The Hollywood arena has changed so much where I don’t know how it works anymore. Most of the films I was involved had a good story line. It was always about the story first. Hollywood has gotten so much into nine-digit budget films in the summer being a financial resource. Once you get to there its like saying, “I know it all.” They would make their own audience, age 17-39, from the early 90s on with every generation that came along they would replicate the same special effects, same story line just realigned to where they lost touch with the good stories they could tell. The screenplays became soft from then on and once they are soft there is nothing shocking about it. When you make films that have a lot to do with shooting and killing, some of it may be comedy, but it is the most influential of mediums, so you must be responsible. We have a responsibility to do the best we possibly can for the audience. It’s not the right approach to have aggressive, hostile and angry films like how to blow some up. Whatever it may be, and it does influence impressionable young minds. It does influence some kids in high schools killing other students. It does influence people. 
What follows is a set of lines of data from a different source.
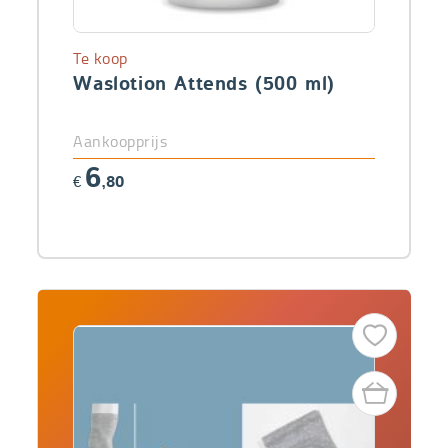
Te koop
Waslotion Attends (500 ml)
Aankoopprijs
6
€
,80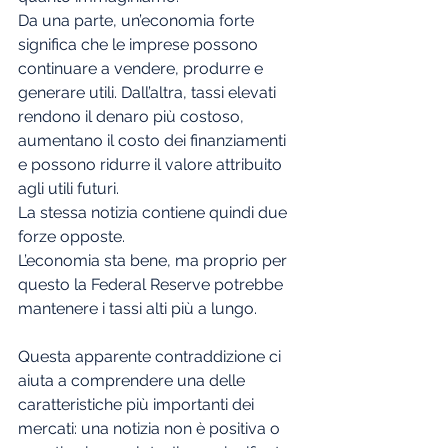
Da una parte, un’economia forte 
significa che le imprese possono 
continuare a vendere, produrre e 
generare utili. Dall’altra, tassi elevati 
rendono il denaro più costoso, 
aumentano il costo dei finanziamenti 
e possono ridurre il valore attribuito 
agli utili futuri.
La stessa notizia contiene quindi due 
forze opposte.
L’economia sta bene, ma proprio per 
questo la Federal Reserve potrebbe 
mantenere i tassi alti più a lungo.
Questa apparente contraddizione ci 
aiuta a comprendere una delle 
caratteristiche più importanti dei 
mercati: una notizia non è positiva o 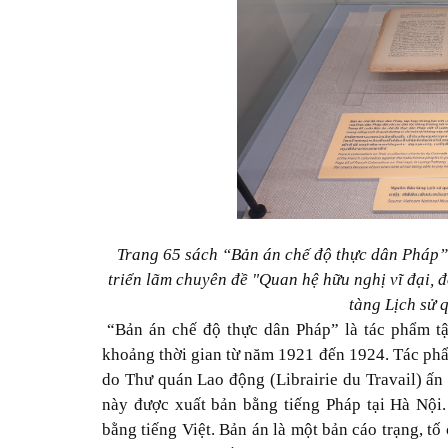
Trang 65 sách “Bản án chế độ thực dân Pháp” (
triển lãm chuyên đề "Quan hệ hữu nghị vĩ đại, đ
tàng Lịch sử 
“Bản án chế độ thực dân Pháp” là tác phẩm t
khoảng thời gian từ năm 1921 đến 1924. Tác phẩ
do Thư quán Lao động (Librairie du Travail) ấn
này được xuất bản bằng tiếng Pháp tại Hà Nội.
bằng tiếng Việt. Bản án là một bản cáo trạng, t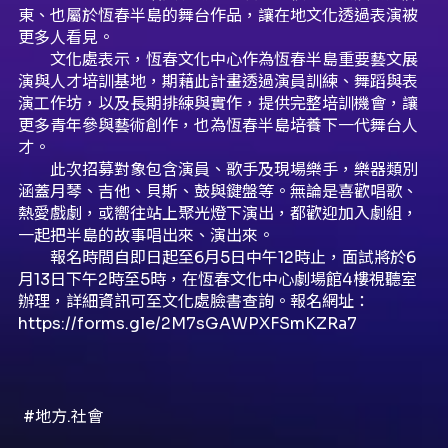
東、也屬於恆春半島的舞台作品，讓在地文化透過表演被
更多人看見。
文化處表示，恆春文化中心作為恆春半島重要藝文展
演與人才培訓基地，期藉此計畫透過演員訓練、舞蹈與表
演工作坊，以及長期排練與實作，提供完整培訓機會，讓
更多青年參與藝術創作，也為恆春半島培養下一代舞台人
才。
此次招募對象包含演員、歌手及現場樂手，樂器類別
涵蓋月琴、吉他、貝斯、鼓與鍵盤等。無論是喜歡唱歌、
熱愛戲劇，或嚮往站上聚光燈下演出，都歡迎加入劇組，
一起把半島的故事唱出來、演出來。
報名時間自即日起至6月5日中午12時止，面試將於6
月13日下午2時至5時，在恆春文化中心劇場館4樓視聽室
辦理，詳細資訊可至文化處臉書查詢。報名網址：
https://forms.gle/2M7sGAWPXFSmKZRa7
#地方.社會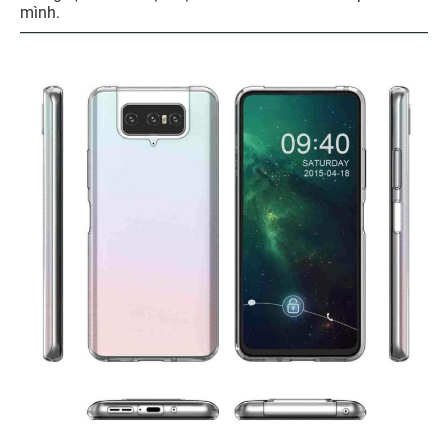
mình.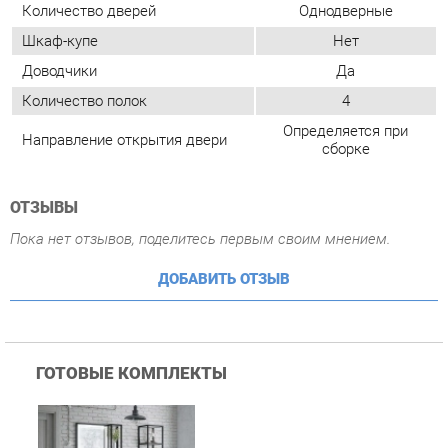
ОТЗЫВЫ
Пока нет отзывов, поделитесь первым своим мнением.
ДОБАВИТЬ ОТЗЫВ
ГОТОВЫЕ КОМПЛЕКТЫ
Комплект мебели для
ванной Corozo Corozo
Айова 60 Белый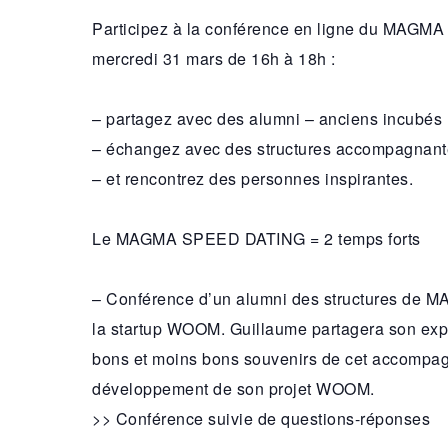
Participez à la conférence en ligne du MAG
mercredi 31 mars de 16h à 18h :
– partagez avec des alumni – anciens incubés
– échangez avec des structures accompagnante
– et rencontrez des personnes inspirantes.
Le MAGMA SPEED DATING = 2 temps forts
– Conférence d’un alumni des structures de M
la startup WOOM. Guillaume partagera son expé
bons et moins bons souvenirs de cet accompag
développement de son projet WOOM.
>> Conférence suivie de questions-réponses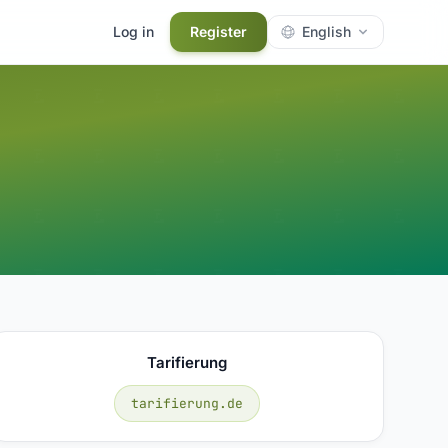
Log in
Register
English
Tarifierung
tarifierung.de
The concern with studios and blockbuster ran out about six summers ago. All of those films had a sense of darkness and fear in them. We are running downhill where people are not reacting the same way they used to be scared. It is the same in so many ways that you have seen before. Once the reaction is gone you don’t return to the movies where less tickets have been sold the last six summers. Studios realized how in debt they were and always relied on big blockbusters to bring revenue back to the studios. When the revenue falls out you still have a lot of bills to pay. We are in a pit now in the lion’s den with movies. Hollywood will make some crafty films but will not be making as many as before.

  1. What are you most proud of in life and your career?

I don’t think that way, where I am just grateful to have done so many projects. It has been extraordinary where working in Europe and Italy for three or four years and seeing ruins of great civilizations and the Renaissance buildings. Finding that only culture can come from conflict and resolution. We are in the deepest conflict here in America right now. We should be concerned about where we are going. What am I most proud of? I don’t know how to answer that because I have had a lot of good fortune. I am proud of what I can say to you and proud to have the capabilities and the wife I have and the children that I have. I know what they have had to go through with me, and they are still with me and we have that love. I have this wonderful woman, Julia where we have been together for 25 years. I have to tell you I appreciate her beyond words in a way that I could not if I hadn’t had all of these other life experiences, I related to you. That is the first time I ever said that. I have this woman I have now. I am also proud to have been in the US military. 

Tom with Julie. Photo credit Pinterest.com.